Review: Te Wiki Āhua o Aotearoa 'In Over Our Heads' 25th March 2025 [Web Exclusive]
- Rosanna
- Mar 30
- 2 min read
WEB EXCLUSIVE | REVIEW | ĀHUA | FASHION
Written by Rosanna (she/her) | @strangeandmisguided | Contributing Writer
In Over Our Heads - 25th March 2025

Surrounded by chatter as the music crescendoed and screams emanated, I couldn’t tell if it was the track or the audience. A reel plays, showing us a street view. I was half convinced it was a shot of us waiting outside. A dancer brandishing long scissors flirts with cutting skin.

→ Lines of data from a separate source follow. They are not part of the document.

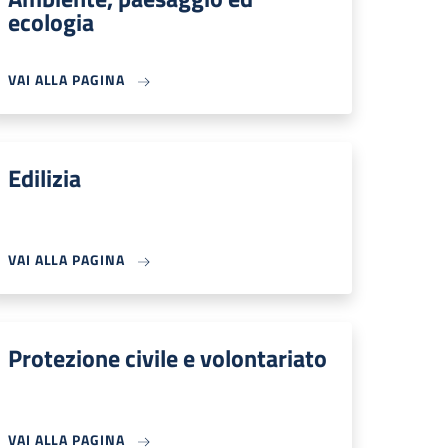
ecologia
VAI ALLA PAGINA
Edilizia
VAI ALLA PAGINA
Protezione civile e volontariato
VAI ALLA PAGINA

The smog in the air is one part lychee vape, the other being the sickly-sweet fog machine pumping in the corner. It’s dark here; the club beats making my teeth chatter. A black door partitions the models and the audience - a portal of some sort. Strikingly simple in the highly curated beats and blue-soaked room. Surrounded by chatter as the music crescendoed and screams emanated, I couldn’t tell if it was the track or the audience. A reel plays, showing us a street view. I was half convinced it was a shot of us waiting outside. A dancer brandishing long scissors flirts with cutting skin. Reminiscent of Yoko Ono’s Cut Piece (1964), she undulates as her shears cut her garment - it feels violent. Like she’s possessed to do so. The collection, in its essence, feels violent, with models wearing armour- apocalyptic chic. They’re all veiled, whether literally dripping in chains or more simply in smoky Mad Max-esque shadow; they seem otherworldly. Mutants from the future, clothing as armour in layers of cotton and clinking chain. One could imagine the world this collection comes from: post-nuclear war, the survivor rising from the acidic ashes. Hair dances and models taunt the crowd, each garment a new character. A wasteland princess with chains for eyebrows, a godly figure in a shroud of button-ups, glaring eyes scouring the crowd. The tallest model was holding a Perspex window over their chest, screen-printed with a shirt. Bulletproof glass or the emperor’s new clothes? The models shone in their performance, with pointed glares as the door was theatrically opened and closed at whim. We were being played with, we are the society In Over Our Heads wanted to critique - playing the role of economic gatekeeper, the cold witness to art's uncertain future. The collection was a success for the first-time solo exhibitor, Fringes, with co-collaborator jeweller Anthurium. A collection intended to ‘balance ambitions with practicality’, a criticism of the corporate machine. This, instead, made me imagine an apocalyptic wasteland, the one our world seems to be heading towards.
Hair dances and models taunt the crowd, each garment a new character. A wasteland princess with chains for eyebrows, a godly figure in a shroud of button-ups, glaring eyes scouring the crowd.